Some people hate the idea of self-care, and I used to be one of them. I hated anything that had the word self in it, which by default meant I was hating my self. Maybe I never thought about it that way. I’d never have said I hated myself, but my actions were not loving toward myself.

I also really hated the notion of self-love, and I have always considered it unbiblical, quite honestly. Yet, now, without seeing it as I need to oooh and aaah over me, I can see that my actions need to be loving toward myself – self-love.

Yes, of course, I need to love others, but first I need to be loving toward myself, so that I recognize and celebrate the gift of God that is me.

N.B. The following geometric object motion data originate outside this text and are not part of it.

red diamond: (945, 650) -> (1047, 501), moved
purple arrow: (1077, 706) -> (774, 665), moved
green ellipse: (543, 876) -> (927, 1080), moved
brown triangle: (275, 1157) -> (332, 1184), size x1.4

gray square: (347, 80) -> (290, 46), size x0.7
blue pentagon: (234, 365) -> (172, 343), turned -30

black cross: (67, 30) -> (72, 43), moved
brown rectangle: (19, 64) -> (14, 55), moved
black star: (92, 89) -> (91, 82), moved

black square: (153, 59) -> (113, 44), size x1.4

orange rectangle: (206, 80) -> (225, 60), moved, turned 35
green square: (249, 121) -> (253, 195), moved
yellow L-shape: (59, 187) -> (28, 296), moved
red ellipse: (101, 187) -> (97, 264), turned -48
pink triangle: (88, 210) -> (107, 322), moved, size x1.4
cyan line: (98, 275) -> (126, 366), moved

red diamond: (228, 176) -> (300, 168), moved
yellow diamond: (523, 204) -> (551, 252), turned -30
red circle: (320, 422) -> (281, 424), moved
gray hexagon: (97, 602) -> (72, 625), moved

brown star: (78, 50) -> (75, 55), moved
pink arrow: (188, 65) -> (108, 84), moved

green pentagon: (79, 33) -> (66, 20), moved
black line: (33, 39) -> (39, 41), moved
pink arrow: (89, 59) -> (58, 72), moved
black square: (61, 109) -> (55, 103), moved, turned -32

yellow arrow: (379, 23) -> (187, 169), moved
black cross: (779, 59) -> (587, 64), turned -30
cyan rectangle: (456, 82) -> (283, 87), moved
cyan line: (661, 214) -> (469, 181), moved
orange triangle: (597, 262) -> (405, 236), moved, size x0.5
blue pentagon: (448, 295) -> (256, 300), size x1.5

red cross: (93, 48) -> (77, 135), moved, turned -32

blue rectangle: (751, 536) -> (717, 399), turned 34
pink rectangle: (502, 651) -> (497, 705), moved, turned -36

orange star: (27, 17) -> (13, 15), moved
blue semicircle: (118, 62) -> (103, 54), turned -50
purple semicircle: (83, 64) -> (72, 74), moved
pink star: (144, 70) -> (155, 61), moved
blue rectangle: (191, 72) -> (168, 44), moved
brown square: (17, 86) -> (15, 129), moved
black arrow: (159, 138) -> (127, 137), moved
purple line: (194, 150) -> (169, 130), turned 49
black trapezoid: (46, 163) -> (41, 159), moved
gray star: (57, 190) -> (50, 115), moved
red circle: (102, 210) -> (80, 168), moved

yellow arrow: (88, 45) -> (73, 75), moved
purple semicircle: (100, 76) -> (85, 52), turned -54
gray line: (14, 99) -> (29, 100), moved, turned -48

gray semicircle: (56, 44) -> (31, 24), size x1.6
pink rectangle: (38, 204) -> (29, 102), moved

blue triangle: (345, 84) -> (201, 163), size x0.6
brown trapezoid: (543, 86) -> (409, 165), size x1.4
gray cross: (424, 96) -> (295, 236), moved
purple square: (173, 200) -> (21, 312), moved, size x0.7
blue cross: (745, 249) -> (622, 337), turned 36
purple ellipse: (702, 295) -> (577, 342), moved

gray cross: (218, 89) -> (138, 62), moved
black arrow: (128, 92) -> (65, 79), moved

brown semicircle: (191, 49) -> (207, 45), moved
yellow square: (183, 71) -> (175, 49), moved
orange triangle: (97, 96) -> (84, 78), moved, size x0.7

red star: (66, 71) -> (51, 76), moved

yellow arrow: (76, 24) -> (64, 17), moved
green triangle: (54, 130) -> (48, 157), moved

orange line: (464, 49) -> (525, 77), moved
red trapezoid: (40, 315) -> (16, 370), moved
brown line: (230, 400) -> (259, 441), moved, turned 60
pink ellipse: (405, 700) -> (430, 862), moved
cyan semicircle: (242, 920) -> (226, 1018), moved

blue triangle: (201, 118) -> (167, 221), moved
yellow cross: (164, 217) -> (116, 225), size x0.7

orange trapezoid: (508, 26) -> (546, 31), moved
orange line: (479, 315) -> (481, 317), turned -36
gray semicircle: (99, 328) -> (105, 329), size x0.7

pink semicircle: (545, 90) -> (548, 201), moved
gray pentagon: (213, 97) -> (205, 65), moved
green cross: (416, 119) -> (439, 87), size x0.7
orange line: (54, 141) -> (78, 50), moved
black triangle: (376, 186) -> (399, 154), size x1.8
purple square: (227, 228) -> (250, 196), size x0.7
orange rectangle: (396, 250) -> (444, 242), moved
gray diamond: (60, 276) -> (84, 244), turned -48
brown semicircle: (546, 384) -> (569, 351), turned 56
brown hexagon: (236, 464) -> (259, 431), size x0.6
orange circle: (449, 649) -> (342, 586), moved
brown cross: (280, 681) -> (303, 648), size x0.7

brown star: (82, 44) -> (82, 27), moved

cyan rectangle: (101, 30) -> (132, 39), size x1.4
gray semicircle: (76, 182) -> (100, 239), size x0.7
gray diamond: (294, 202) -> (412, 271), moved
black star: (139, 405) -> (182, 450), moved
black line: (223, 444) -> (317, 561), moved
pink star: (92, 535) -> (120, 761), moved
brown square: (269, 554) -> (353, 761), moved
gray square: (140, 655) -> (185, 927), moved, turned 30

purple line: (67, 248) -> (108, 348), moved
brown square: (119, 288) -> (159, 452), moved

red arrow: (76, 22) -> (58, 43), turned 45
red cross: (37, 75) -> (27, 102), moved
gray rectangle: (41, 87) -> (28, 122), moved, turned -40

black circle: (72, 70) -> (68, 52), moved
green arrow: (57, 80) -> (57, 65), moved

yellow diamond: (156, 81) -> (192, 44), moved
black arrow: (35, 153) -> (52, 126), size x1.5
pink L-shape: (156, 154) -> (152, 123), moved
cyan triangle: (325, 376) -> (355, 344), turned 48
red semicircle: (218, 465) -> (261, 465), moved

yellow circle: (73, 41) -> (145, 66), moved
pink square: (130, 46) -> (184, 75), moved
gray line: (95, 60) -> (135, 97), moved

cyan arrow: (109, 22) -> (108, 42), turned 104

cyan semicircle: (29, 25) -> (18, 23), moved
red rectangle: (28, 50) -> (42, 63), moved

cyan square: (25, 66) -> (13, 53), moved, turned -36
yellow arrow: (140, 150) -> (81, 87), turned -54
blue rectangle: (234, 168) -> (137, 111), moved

What Healthy Self-Love and Self-Care Really Looks Like (I Think)

Self-love, to me, looks like taking care of the gift God has given each of us, individually. That means eating right, exercising, sleeping, making healthy choices, spending time with God consistently, and making use of the gifts God has given us to share with the world. It’s not about shoes, and it certainly isn’t about cookies, for heaven’s sake!

Life is More than Cookies and Shoes

However, when I need shoes, it means buying the shoes. When I am stressed it means taking a long, hot bath and reading a chapter of whatever book I wish I could finish without a thousand interruptions. Maybe it means a massage or making sure I have clothes to wear that aren’t stained from spit up or my son’s greasy fingers. It means not feeling guilty for taking a break, or for having something reasonably nice for once.

Self-care is about taking care of my needs, and it isn’t about superficial nonsense.

It means reminding myself who God says I am. I means standing in the mirror speaking out loud the loving words of God over my life. It means standing on the truth even when others are speaking lies into you.

Sometimes it means taking a break or walking away. Sometimes, it’s messy, but love is messy, and when I fail to take care of me, to love me, well, that’s far messier.

It’s really like the old oxygen mask analogy. If you don’t take care of yourself, there just won’t be much of you to go around and care for others in short time.

You are not invincible, and neither am I. Believing we are, believing we can do it all, believing we have to be all things for all people, … that is pride, not love.

In the end, love yourself because you’re worthy of love. Love yourself because He loves you. Love yourself because He made you in a way that demands it. Love yourself because He made you, and because you just need to be you, not Him.

Be still and know He is God, and you are His beautiful, precious creation.